On Jun 3, 2008, at 9:13 AM, Bill Bumgarner wrote:

You can use gdb to figure out who is hanging on to the object for longer than expected.

Print the address of it immediately after the above line of code. Then, after closing the document and after hitting pause to drop into gdb, try:

info gc-roots <address>

Now, this may spew objects that are too generic in nature. For example, if NSApp shows up as the One True Root keeping your object alive, that isn't very useful. In that case, you can use:

info gc-references <address>
This will show you all the objects -- all the scanned chunks of memory (whether or not they are true Obj-C objects) -- that are referring to your document. You can plug any one of those into gc- references to figure out what is hanging onto *it*. It is sometimes necessary to backtrack a reference or two to get to something sensible.

Thanks Bill,

That was really useful. I was indeed holding a reference to the document in the app's inspector panel, which would only be cleared if and when another document was opened or switched to. After ensuring this reference gets cleared when the document is closed, both the gc- roots and gc-references return no results, which sounds just about right.
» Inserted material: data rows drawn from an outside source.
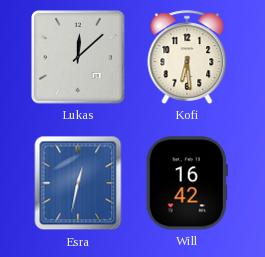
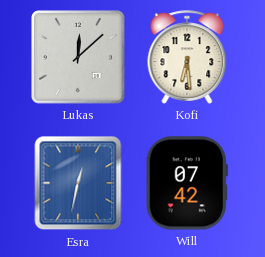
Will: 16:42 -> 07:42
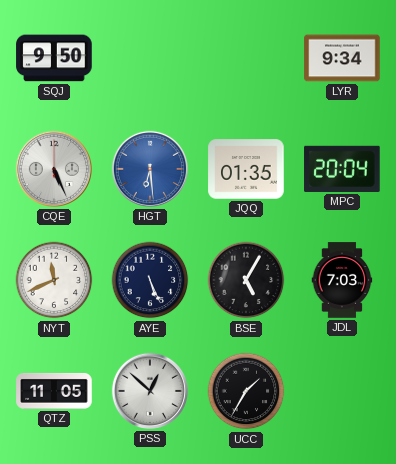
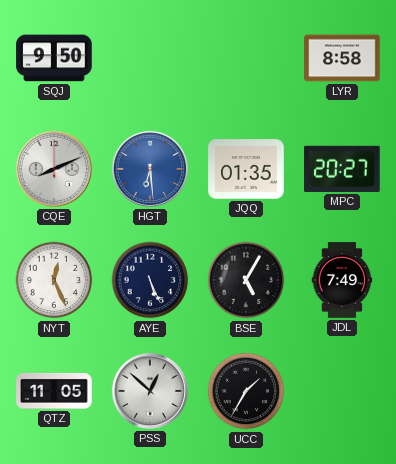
LYR: 9:34 -> 8:58
CQE: 5:26 -> 8:11
MPC: 20:04 -> 20:27
NYT: 11:41 -> 12:26
JDL: 7:03 -> 7:49
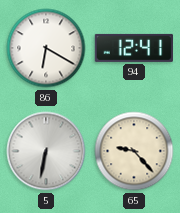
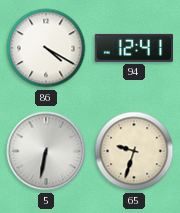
86: 6:20 -> 4:20
65: 9:23 -> 9:33
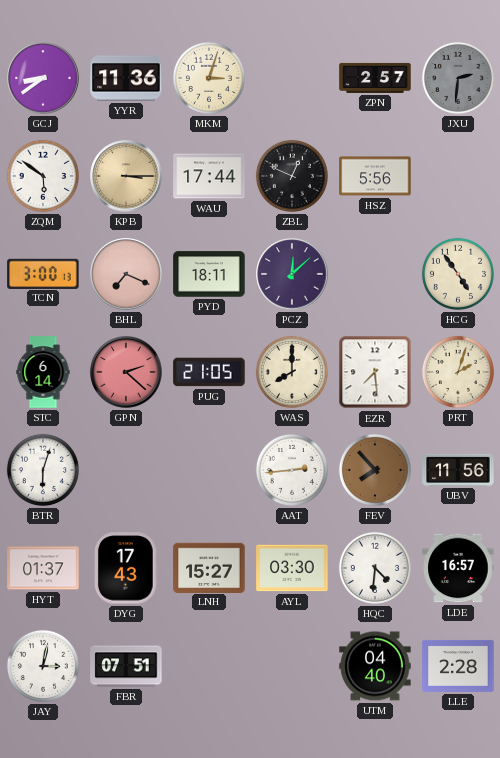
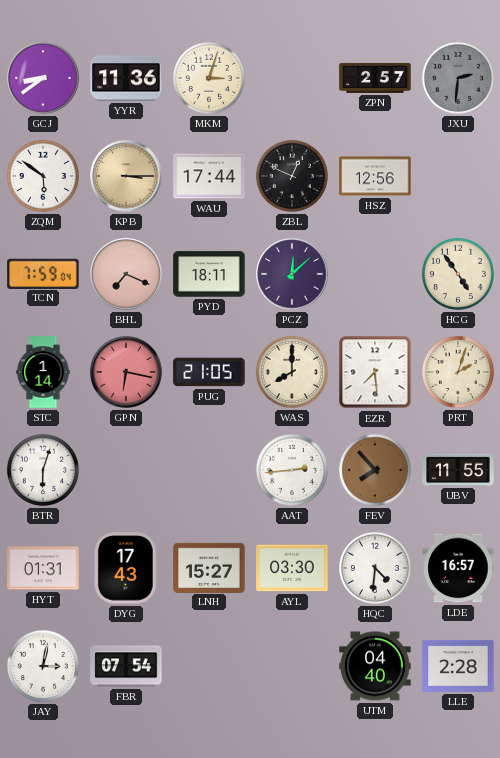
HSZ: 5:56 -> 12:56
TCN: 3:00 -> 7:59
STC: 6:14 -> 1:14
GPN: 2:22 -> 6:17
UBV: 11:56 -> 11:55
HYT: 01:37 -> 01:31
FBR: 07:51 -> 07:54
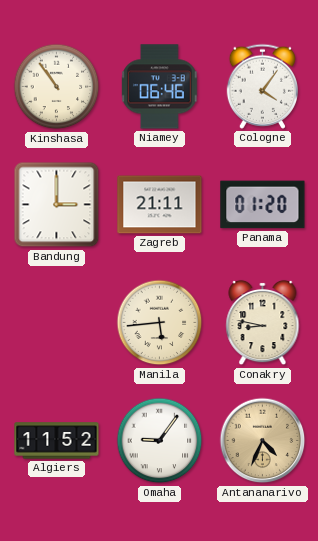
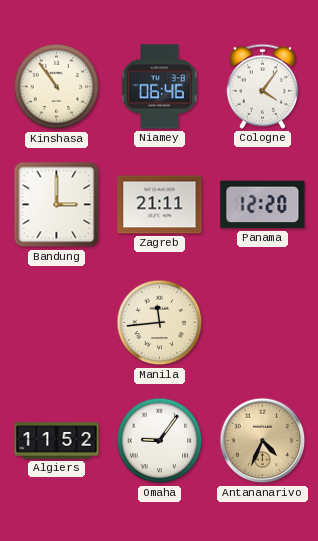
Panama: 01:20 -> 12:20
Manila: 5:44 -> 11:44
Conakry: 8:47 -> none
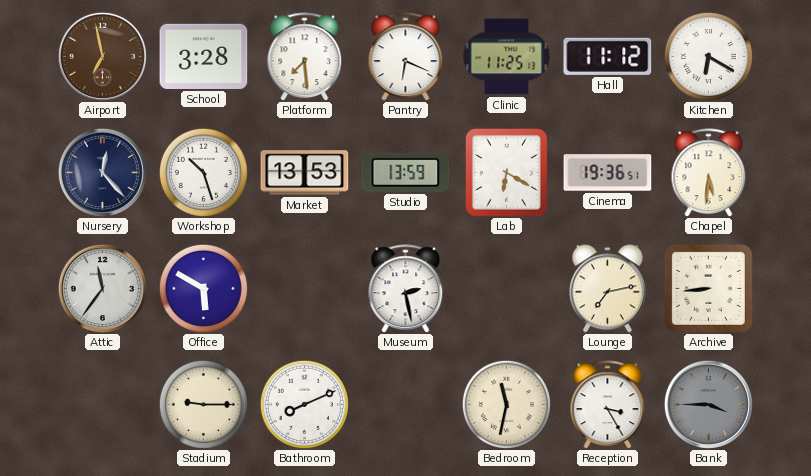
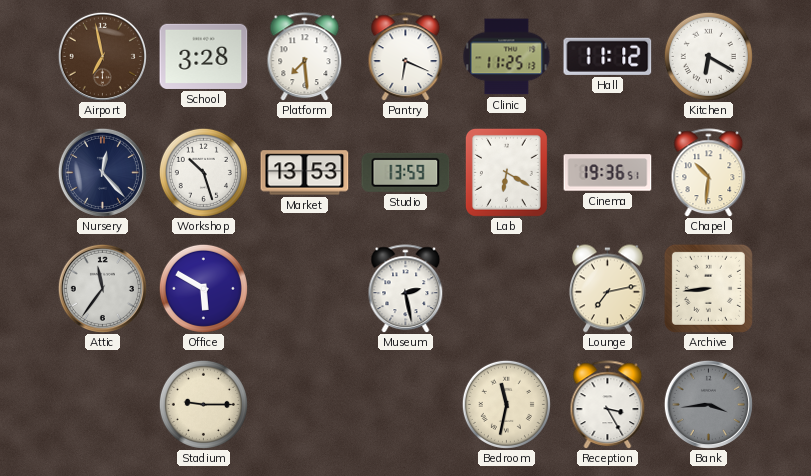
Chapel: 5:31 -> 10:31
Bathroom: 8:11 -> none
Bank: 3:45 -> 3:44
However: the original issue was not resolved by this fix. I ran the app through Instruments with ObjectAlloc and it shows that after closing the document my NSDocument subclass instance is indeed cleared. However, moving the original PDF document to the trash and then emptying the trash, the document is still being reported as in use. A closer look at the traces in ObjectAlloc shows that the CGPDFDocument along with its CGPDFPage objects, which PDFKit creates when it reads in the document from disk, are not released. (PDFDocument's initWithURL: method calls CGPDFDocumentCreateWithProvider.) I can get the CGPDFDocument's address in ObjectAlloc, but when running thus, I can't pause the application to get the info gc-roots listing. If I run a normal debug session in Xcode, I don't know how to get the address for the CGPDFDocument that underlies the PDFDocument. So it is difficult to find out what is holding on the the CGPDFDocument (and/or its pages).

António

-----------------------------------------------------------
Don't believe everything you think
-----------------------------------------------------------




_______________________________________________

Cocoa-dev mailing list (Cocoa-dev@lists.apple.com)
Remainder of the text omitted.